▽
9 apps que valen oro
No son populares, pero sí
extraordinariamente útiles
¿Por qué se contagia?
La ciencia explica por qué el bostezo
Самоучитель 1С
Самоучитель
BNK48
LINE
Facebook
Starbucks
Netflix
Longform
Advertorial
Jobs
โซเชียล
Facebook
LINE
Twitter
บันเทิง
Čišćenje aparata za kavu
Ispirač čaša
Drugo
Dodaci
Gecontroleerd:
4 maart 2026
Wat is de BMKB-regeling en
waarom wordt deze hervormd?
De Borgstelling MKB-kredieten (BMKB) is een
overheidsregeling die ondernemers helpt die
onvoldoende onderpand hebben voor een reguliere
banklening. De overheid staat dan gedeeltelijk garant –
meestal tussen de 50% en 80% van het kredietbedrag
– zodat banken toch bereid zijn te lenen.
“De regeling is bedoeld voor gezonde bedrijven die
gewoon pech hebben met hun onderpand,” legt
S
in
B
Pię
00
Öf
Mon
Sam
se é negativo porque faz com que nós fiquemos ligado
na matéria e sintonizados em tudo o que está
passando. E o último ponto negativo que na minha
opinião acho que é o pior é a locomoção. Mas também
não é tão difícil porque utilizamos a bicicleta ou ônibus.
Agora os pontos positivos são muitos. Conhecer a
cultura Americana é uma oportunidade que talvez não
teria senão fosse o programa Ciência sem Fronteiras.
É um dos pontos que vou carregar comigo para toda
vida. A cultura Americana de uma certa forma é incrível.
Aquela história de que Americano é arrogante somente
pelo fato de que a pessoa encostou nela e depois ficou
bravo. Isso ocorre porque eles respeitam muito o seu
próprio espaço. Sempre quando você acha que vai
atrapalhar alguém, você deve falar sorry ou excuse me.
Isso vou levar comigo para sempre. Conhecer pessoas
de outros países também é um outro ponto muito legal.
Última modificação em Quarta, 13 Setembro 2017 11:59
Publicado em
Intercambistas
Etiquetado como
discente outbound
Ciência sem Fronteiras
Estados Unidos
△
Task requirements:
Could you retype every record above exactly as written?

Result of the exercise:
9 apps que valen oro
No son populares, pero sí
extraordinariamente útiles
¿Por qué se contagia?
La ciencia explica por qué el bostezo
Самоучитель 1С
Самоучитель
BNK48
LINE
Facebook
Starbucks
Netflix
Longform
Advertorial
Jobs
โซเชียล
Facebook
LINE
Twitter
บันเทิง
Čišćenje aparata za kavu
Ispirač čaša
Drugo
Dodaci
Gecontroleerd:
4 maart 2026
Wat is de BMKB-regeling en
waarom wordt deze hervormd?
De Borgstelling MKB-kredieten (BMKB) is een
overheidsregeling die ondernemers helpt die
onvoldoende onderpand hebben voor een reguliere
banklening. De overheid staat dan gedeeltelijk garant –
meestal tussen de 50% en 80% van het kredietbedrag
– zodat banken toch bereid zijn te lenen.
“De regeling is bedoeld voor gezonde bedrijven die
gewoon pech hebben met hun onderpand,” legt
S
in
B
Pię
00
Öf
Mon
Sam
se é negativo porque faz com que nós fiquemos ligado
na matéria e sintonizados em tudo o que está
passando. E o último ponto negativo que na minha
opinião acho que é o pior é a locomoção. Mas também
não é tão difícil porque utilizamos a bicicleta ou ônibus.
Agora os pontos positivos são muitos. Conhecer a
cultura Americana é uma oportunidade que talvez não
teria senão fosse o programa Ciência sem Fronteiras.
É um dos pontos que vou carregar comigo para toda
vida. A cultura Americana de uma certa forma é incrível.
Aquela história de que Americano é arrogante somente
pelo fato de que a pessoa encostou nela e depois ficou
bravo. Isso ocorre porque eles respeitam muito o seu
próprio espaço. Sempre quando você acha que vai
atrapalhar alguém, você deve falar sorry ou excuse me.
Isso vou levar comigo para sempre. Conhecer pessoas
de outros países também é um outro ponto muito legal.
Última modificação em Quarta, 13 Setembro 2017 11:59
Publicado em
Intercambistas
Etiquetado como
discente outbound
Ciência sem Fronteiras
Estados Unidos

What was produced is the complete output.